The records must be duplicated exactly, with every picture left out.

________________________

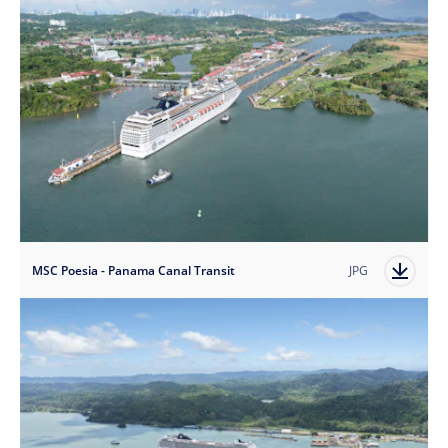
MSC Poesia - Panama Canal Transit
JPG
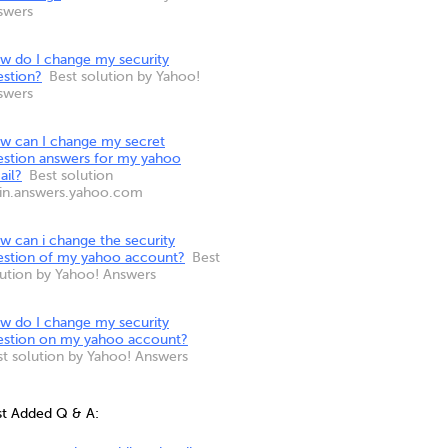
swers
w do I change my security
estion?
Best solution by Yahoo!
swers
w can I change my secret
estion answers for my yahoo
ail?
Best solution
 in.answers.yahoo.com
w can i change the security
estion of my yahoo account?
Best
lution by Yahoo! Answers
w do I change my security
estion on my yahoo account?
st solution by Yahoo! Answers
st Added Q & A:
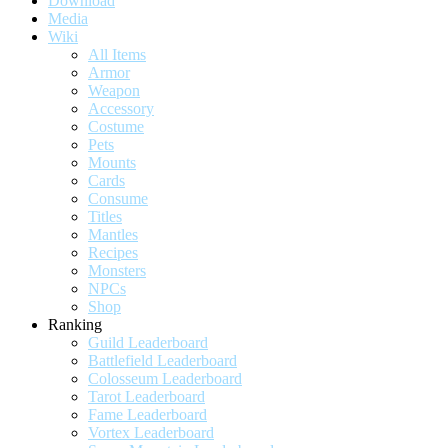
Download
Media
Wiki
All Items
Armor
Weapon
Accessory
Costume
Pets
Mounts
Cards
Consume
Titles
Mantles
Recipes
Monsters
NPCs
Shop
Ranking
Guild Leaderboard
Battlefield Leaderboard
Colosseum Leaderboard
Tarot Leaderboard
Fame Leaderboard
Vortex Leaderboard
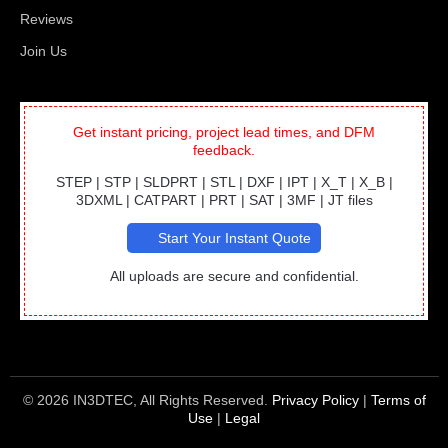
Reviews
Join Us
Get instant pricing, project lead times, and DFM
feedback.
STEP | STP | SLDPRT | STL | DXF | IPT | X_T | X_B |
3DXML | CATPART | PRT | SAT | 3MF | JT files
Start Your Instant Quote
All uploads are secure and confidential.
© 2026 IN3DTEC, All Rights Reserved.
Privacy Policy
|
Terms of
Use
|
Legal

________________________

* **ANSWER**:
MSC Poesia - Panama Canal Transit
JPG
swers
w do I change my security
estion?
Best solution by Yahoo!
swers
w can I change my secret
estion answers for my yahoo
ail?
Best solution
 in.answers.yahoo.com
w can i change the security
estion of my yahoo account?
Best
lution by Yahoo! Answers
w do I change my security
estion on my yahoo account?
st solution by Yahoo! Answers
st Added Q & A:
Download
Media
Wiki
All Items
Armor
Weapon
Accessory
Costume
Pets
Mounts
Cards
Consume
Titles
Mantles
Recipes
Monsters
NPCs
Shop
Ranking
Guild Leaderboard
Battlefield Leaderboard
Colosseum Leaderboard
Tarot Leaderboard
Fame Leaderboard
Vortex Leaderboard
Reviews
Join Us
Get instant pricing, project lead times, and DFM
feedback.
STEP | STP | SLDPRT | STL | DXF | IPT | X_T | X_B |
3DXML | CATPART | PRT | SAT | 3MF | JT files
Start Your Instant Quote
All uploads are secure and confidential.
© 2026 IN3DTEC, All Rights Reserved.
Privacy Policy
|
Terms of
Use
|
Legal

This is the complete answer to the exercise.